等々、わくわくしながら読みふけりました。


大人になった今、ローラが語らなかったことを想像します。

実際の開拓民の暮らしは、筆舌に尽くし難い苦労の連続だったことでしょう。

文字通り自分たちの手で森を切り開いて畑を作ったり、家畜を育てたり、森の動物を狩ったりして、冬の間の食べ物を蓄える…

それができなければ家族は飢えるのです。

家族を守るものは自分たちで建てた丸太小屋の壁と、ドアの上に架けられた一丁のライフル銃。

アメリカ社会で自衛のために武装する権利が大切にされている理由が分かった気がします。


森の動物を愛し、どこまでも楽天的で逞しいとうさんと、いつも優しく微笑んでいるけれど、時おり芯の強さを見せるかあさん。

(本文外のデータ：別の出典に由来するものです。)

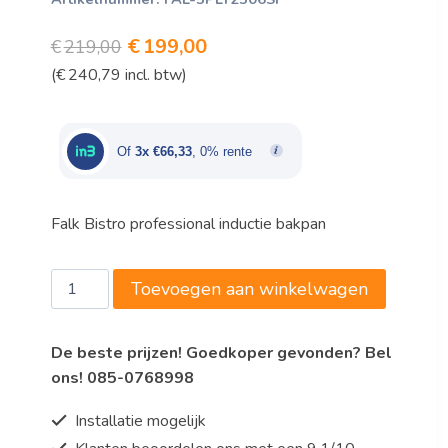
Oorspronkelijke
Huidige
€
199,00
€
219,00
(
€
240,79
incl. btw)
prijs
prijs
was:
is:
€219,00.
€199,00.
Of
3x €66,33
, 0% rente
Falk Bistro professional inductie bakpan
Falk
Toevoegen aan winkelwagen
Bistro
Bakpan,
De beste prijzen! Goedkoper gevonden? Bel
inductie,
ons! 085-0768998
koperkern,
Ø
Installatie mogelijk
320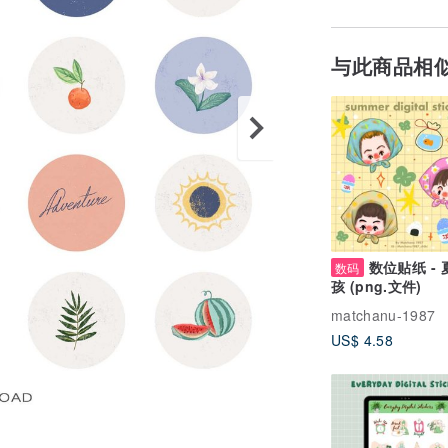
与此商品相
数位贴纸 -
数码
孩 (png.文件)
matchanu-1987
US$ 4.58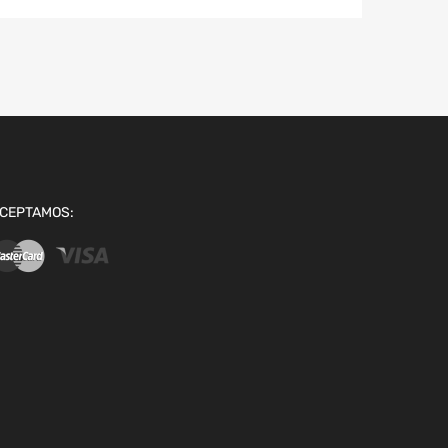
CEPTAMOS: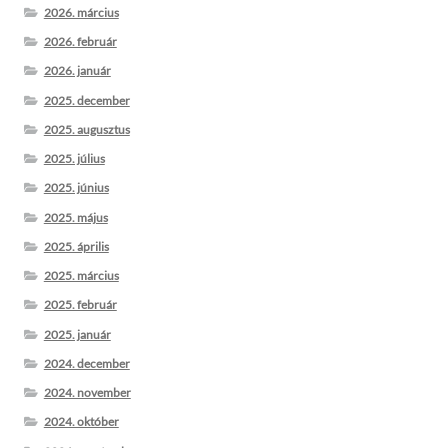
2026. március
2026. február
2026. január
2025. december
2025. augusztus
2025. július
2025. június
2025. május
2025. április
2025. március
2025. február
2025. január
2024. december
2024. november
2024. október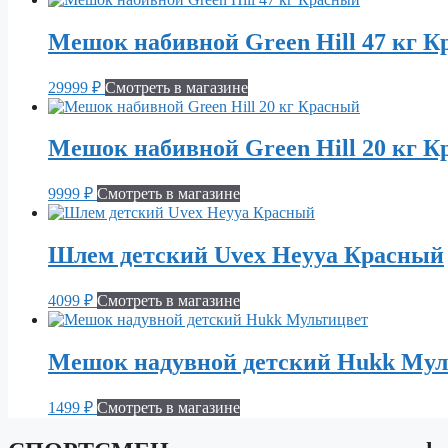
Мешок набивной Green Hill 47 кг 
29999
₽
Смотреть в магазине
Мешок набивной Green Hill 20 кг 
9999
₽
Смотреть в магазине
Шлем детский Uvex Heyya Красный
4099
₽
Смотреть в магазине
Мешок надувной детский Hukk Мул
1499
₽
Смотреть в магазине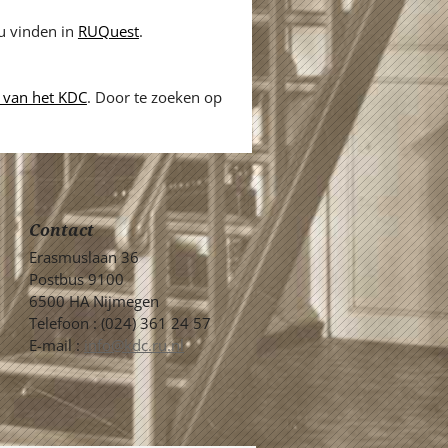
 u vinden in
RUQuest
.
 van het KDC
. Door te zoeken op
Contact
Erasmuslaan 36
Postbus 9100
6500 HA Nijmegen
Telefoon : (024) 361 24 57
E-mail :
info@kdc.ru.nl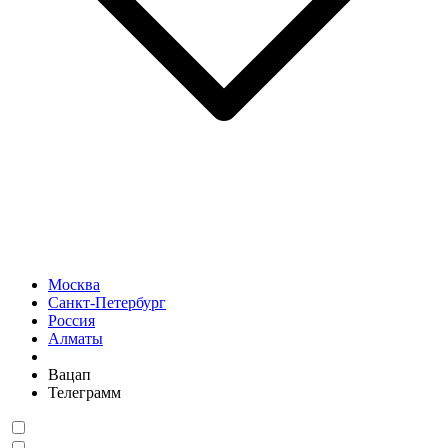
Москва
Санкт-Петербург
Россия
Алматы
Вацап
Телеграмм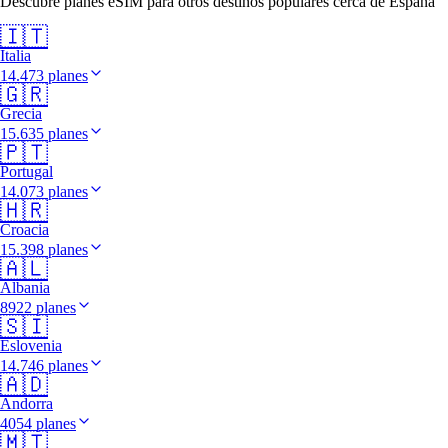
Descubre planes eSIM para otros destinos populares cerca de España
🇮🇹
Italia
14.473 planes
🇬🇷
Grecia
15.635 planes
🇵🇹
Portugal
14.073 planes
🇭🇷
Croacia
15.398 planes
🇦🇱
Albania
8922 planes
🇸🇮
Eslovenia
14.746 planes
🇦🇩
Andorra
4054 planes
🇲🇹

幼いながらに一家の働き手として家事を手伝う娘たちは、小さな淑女のような姉メアリーと、そんなメアリーに腹を立てることもあるローラ。


100年少し前の一家の物語にここまで惹きつけられるのは、彼らの暮らしが現代社会で失われた「自然の一部としての生き方」を見せてくれるからではないでしょうか。


ちなみに私は50歳を過ぎて自宅の小さなキッチンガーデンを世話し、念願のピクルスやドライトマト作りをしています。昨年は綿花も植えて綿を採りましたが、その先に進むのには時間がかかりそうです。

そして今でも時どき山羊が飼いたい! 鶏が飼いたい!と言って家族から呆れられています。